■ PROBLEM REQUIREMENTS
Retype the records in full, and please keep the pictures out of the copy.

(Collected data)
╭──

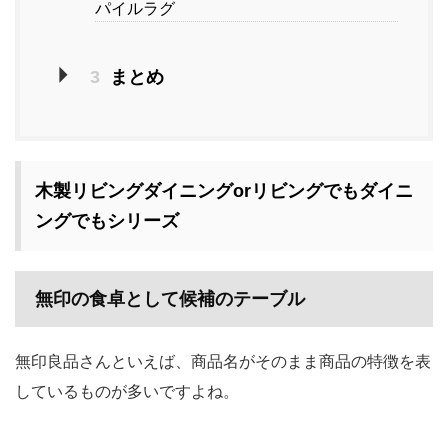
パイルラグ
3
まとめ
木製リビングダイニングorリビングでもダイニ
ングでもシリーズ
無印の食卓として候補のテーブル
無印良品さんといえば、商品名がそのまま商品の特徴を表
しているものが多いですよね。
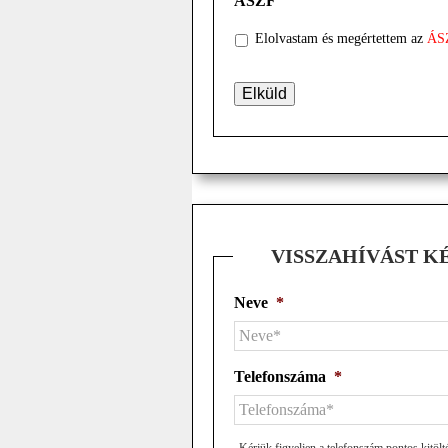
ÁSZF
Elolvastam és megértettem az
ÁS
VISSZAHÍVÁST K
Neve
*
Telefonszáma
*
Kérjük figyeljen a telefonszám pontos kitölt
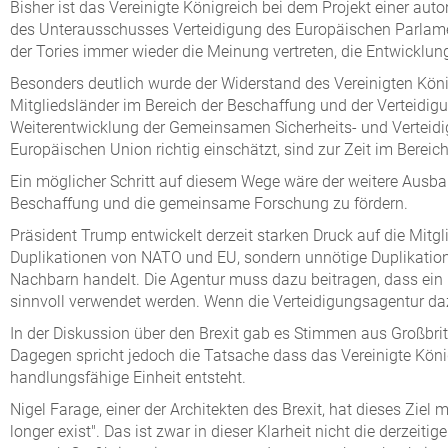
Bisher ist das Vereinigte Königreich bei dem Projekt einer aut
des Unterausschusses Verteidigung des Europäischen Parlament
der Tories immer wieder die Meinung vertreten, die Entwicklun
Besonders deutlich wurde der Widerstand des Vereinigten Köni
Mitgliedsländer im Bereich der Beschaffung und der Verteidig
Weiterentwicklung der Gemeinsamen Sicherheits- und Verteidigu
Europäischen Union richtig einschätzt, sind zur Zeit im Bereich
Ein möglicher Schritt auf diesem Wege wäre der weitere Ausb
Beschaffung und die gemeinsame Forschung zu fördern.
Präsident Trump entwickelt derzeit starken Druck auf die Mitgl
Duplikationen von NATO und EU, sondern unnötige Duplikatio
Nachbarn handelt. Die Agentur muss dazu beitragen, dass ein 
sinnvoll verwendet werden. Wenn die Verteidigungsagentur daz
In der Diskussion über den Brexit gab es Stimmen aus Großbrita
Dagegen spricht jedoch die Tatsache dass das Vereinigte König
handlungsfähige Einheit entsteht.
Nigel Farage, einer der Architekten des Brexit, hat dieses Ziel 
longer exist". Das ist zwar in dieser Klarheit nicht die derzei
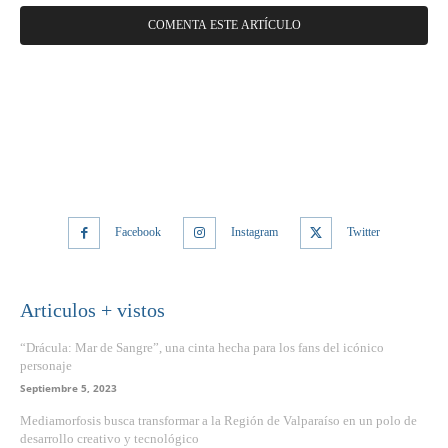
Facebook
Instagram
Twitter
Articulos + vistos
“Drácula: Mar de Sangre”, una cinta hecha para los fans del icónico
personaje
Septiembre 5, 2023
Mediamorfosis busca transformar a la Región de Valparaíso en un polo de
desarrollo creativo y tecnológico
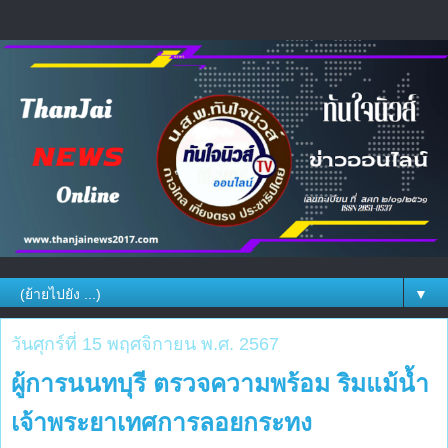
▼
วันศุกร์ที่ 15 พฤศจิกายน พ.ศ. 2567
ผู้การนนทบุรี ตรวจความพร้อม ริมแม้น้ำ
เจ้าพระยาเทศการลอยกระทง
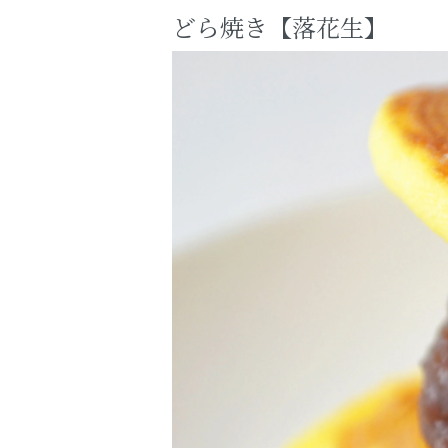
どら焼き【落花生】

╰──

■ ANSWER TO THE EXERCISE
パイルラグ
3
まとめ
木製リビングダイニングorリビングでもダイニ
ングでもシリーズ
無印の食卓として候補のテーブル
無印良品さんといえば、商品名がそのまま商品の特徴を表
しているものが多いですよね。
ÁSZF
Elolvastam és megértettem az
ÁS
VISSZAHÍVÁST K
Neve
*
Telefonszáma
*
Kérjük figyeljen a telefonszám pontos kitölt
Bisher ist das Vereinigte Königreich bei dem Projekt einer aut
des Unterausschusses Verteidigung des Europäischen Parlament
der Tories immer wieder die Meinung vertreten, die Entwicklun
Besonders deutlich wurde der Widerstand des Vereinigten Köni
Mitgliedsländer im Bereich der Beschaffung und der Verteidig
Weiterentwicklung der Gemeinsamen Sicherheits- und Verteidigu
Europäischen Union richtig einschätzt, sind zur Zeit im Bereich
Ein möglicher Schritt auf diesem Wege wäre der weitere Ausb
Beschaffung und die gemeinsame Forschung zu fördern.
Präsident Trump entwickelt derzeit starken Druck auf die Mitgl
Duplikationen von NATO und EU, sondern unnötige Duplikatio
Nachbarn handelt. Die Agentur muss dazu beitragen, dass ein 
sinnvoll verwendet werden. Wenn die Verteidigungsagentur daz
In der Diskussion über den Brexit gab es Stimmen aus Großbrita
Dagegen spricht jedoch die Tatsache dass das Vereinigte König
handlungsfähige Einheit entsteht.
Nigel Farage, einer der Architekten des Brexit, hat dieses Ziel 
longer exist". Das ist zwar in dieser Klarheit nicht die derzei
Facebook
Instagram
Twitter
Articulos + vistos
“Drácula: Mar de Sangre”, una cinta hecha para los fans del icónico
personaje
Septiembre 5, 2023
Mediamorfosis busca transformar a la Región de Valparaíso en un polo de
desarrollo creativo y tecnológico
▼
วันศุกร์ที่ 15 พฤศจิกายน พ.ศ. 2567
ผู้การนนทบุรี ตรวจความพร้อม ริมแม้น้ำ
เจ้าพระยาเทศการลอยกระทง
どら焼き【落花生】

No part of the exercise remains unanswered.